Pour autant, on ne peut pas non plus considérer que le commentaire de Maserati est uniquement le signe d’individus prédéterminés. C’est-à-dire, considérer qu’à partir du moment où nous naissons au sein de populations noires, nous sommes privé.e.s de toute agentivité, incapables d’exercer un contrôle et une régulation de nos actes. Notamment sur la manière dont nous souhaitons mener nos vies sexuelles et/ou affectives. Il ne s’agit pas là de complètement excuser le commentaire de Maserati en dressant un portrait défaitiste et condamnant des relations entre femmes noires cis et hommes noirs cis.

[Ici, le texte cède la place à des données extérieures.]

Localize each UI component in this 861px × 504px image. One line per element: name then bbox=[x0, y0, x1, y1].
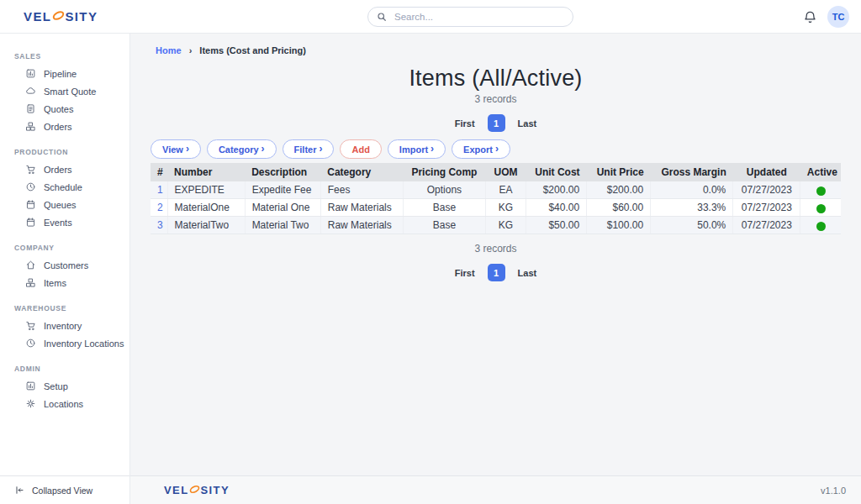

Je considère juste important de remettre nos réalités en contexte parce que trop souvent il y a un discours qui tend à systématiquement expliquer le moindre problème au sein de nos communautés comme étant “un problème de noir”. C’est-à-dire, partir d’une dimension “culturelle” hyper homogène, sans aucune prise en compte de contexte historique, social ou économique, pour banaliser nos vécus et nous en rendre les premiers et seuls responsables. Dans ce cas présent, la normalisation à outrance de la violence faite aux femmes noires. Il faut, par conséquent, remettre en contexte tout ce par quoi nous sommes passés, mais aussi tout ce que nous continuons de subir au sein de la société, afin de pouvoir analyser les mécanismes des rapports de pouvoir qui impactent nos conditions de vies. Et espérer à long terme, les détruire.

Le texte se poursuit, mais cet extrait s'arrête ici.